We try to avoid specifics, to not become mired in exposition and lectures, except for the major plot element involving Hannah regarding corporate health care denial in the U.S. (laughingly called 'health insurance'). Our USA is a nation where "at least 45,000 citizens" are Murdered every year because of health care denial. I'm sure at least twice as many have their lives shortened or are maimed due to the same sorts of corporate political interference where professional medical decisions would be appropriate. Withoutuse of the M-word, it's documented in a landmark 2009 Harvard Medical School, Harvard University, and Cambridge MA Health Services study) that has been ignored because it doesn't fit our ongoing corporate-feudal propaganda. Millions of families have been bankrupted over the years, because the corporations steal over $1,000,000,000,000 (that's *trillion*) every year from our economy while robbing and killing vast numbers of citizens. Economic statistics for U.S. GDP bear that out. Those citizens have not been informed that their fate in life doesn't have to be this dark. We don't need to reinvent the wheel; the case is proven in every other industrialized, modern nation around the world where they all have universal health care as a fundamental human right. That is a compelling personal issue for me, and I put my passion into framing the character of Hannah Smith around the lack of humane health care in the USA.

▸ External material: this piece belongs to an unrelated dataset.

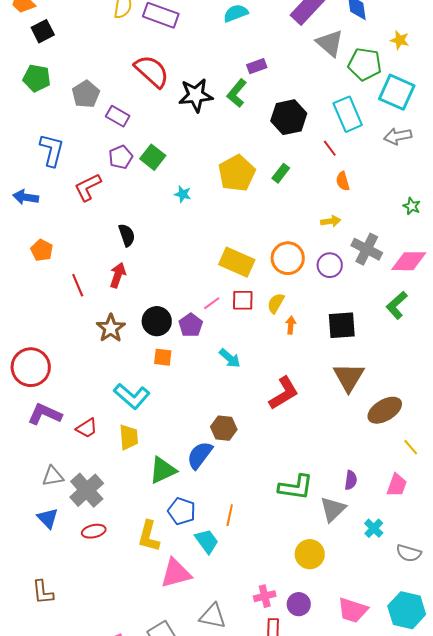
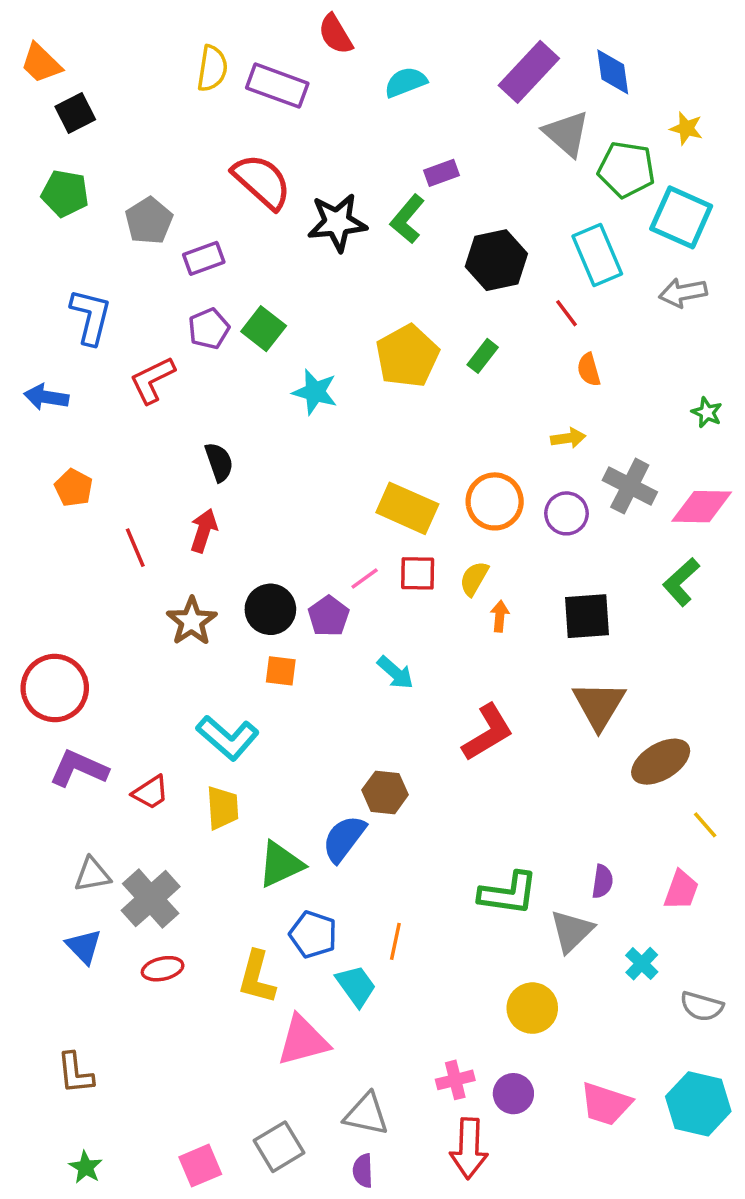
purple rectangle: (118, 116) -> (204, 258), turned -50
cyan star: (183, 194) -> (315, 392), size x1.5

My core position is for moderation, cooperation, tolerance—and a revolution at the ballot box in keeping with the spirit of the U.S. Constitution. It's time to take our world back from the sixty-three billionaires who own more than half of the world's wealth. Already, much of the U.S. has been outsourced with the help of corporate-republican political actors in all three branches of U.S. government—executive, legislative, and judicial. Similar stealthy destruction has been wreaked across other Western nations in a world increasingly run by political tyrants working hand in hand with demagogues and those religio-corporate tyrants who use simple people’s faith to deliver those devastating, suicidal votes for their worst enemies (e.g., Dump, Putin, Assad, and a growing number of other corrupt sociopaths and murderers increasingly taking total chargo of the world on behalf of their billionaire pimps).

My premise in developing Valley of Seven Castles has been that the action themes of previous thriller generations served well to entertain readers in the previous century. The Cold War is over, World War II is ancient history, and the evil government is a canard of the corporate-owned press to support crimes like preventing U.S. citizens from having universal health care while stealing up to a trillion dollars a year from the U.S. GDP; trashing the union movement through false propaganda; and denying climate change while the earth and its creatures undergo a manmade extinction. Drill, Baby, Drill is the only mandate in narcissistic, infantile oligarch brains that live in the moment, have no social responsibility or connection to other humans or animals, and do not plan ahead (a key component of the malformed brain in sociopaths). In 2020, laughingly the Vision Year, it seems that this is the norm for too many major world governments. Only a few humane, democratic leaders remain at present, most prominent among them France's Emmanuel Macron and Germany's Angela Merkel (and they are also under pressure from Nazi-like, populist mobs manipulated by corporate oligarchs). Welcome back to the feudal ages at best. It was to counter these neo-Feudal overlords and their propaganda press and populist, goose-stepping mobs that I wrote my thrillers, never knowing how rapidly that train is roaring into our station these days.